Again, that's not an argument - you're just reciting the *assumptions*
of CTM, not arguing for their plausibility. The justification of the
supposed irrelevance of particular physical details is that they are
required to be ignored for the supposed efficacy of the type-token
relation to be plausible. That doesn't make it so.
>> On the
>> contrary, any unbiased a priori prediction would be of experiential
>> variance on the basis of physical variance.
>
> Yes. The substance of the CTM claim is that physical
> differences do not make a mental difference unless they
> make a computational difference. That is to say, switching from
> one token of a type of computation to another cannot make
> a difference in mentation. That is not to be expected on an
> "unbiased" basis, just because it is a substantive claim.

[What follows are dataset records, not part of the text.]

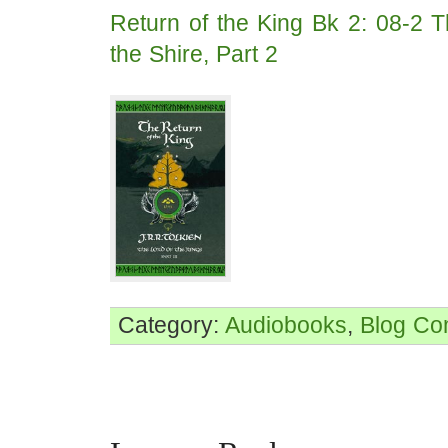
Return of the King Bk 2: 08-2 T
the Shire, Part 2
Category:
Audiobooks
,
Blog
Co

Yes it's precisely the claim whose plausibility I've been questioning.
> The variety of the physical implementations is reduced by grouping
> them
> as equivalent computational types. Computation is abstract.
> Abstraction is
> ignoring irrelevant details. Ignoring irrelevant details establishes a
> many-to-one relationship : many possible implementations of one mental
> state.
Yes thanks, this is indeed the hypothesis. But simply recapitulating
the assumptions isn't exactly an uncommitted assessment of their
plausibility is it? That can only immunise it from criticism. There
is no whiff in CTM of why it should be considered plausible on
physical grounds alone. Hence counter arguments can legitimately
question the consistency of its claims as a physical theory in the
absence of its type-token presuppositions.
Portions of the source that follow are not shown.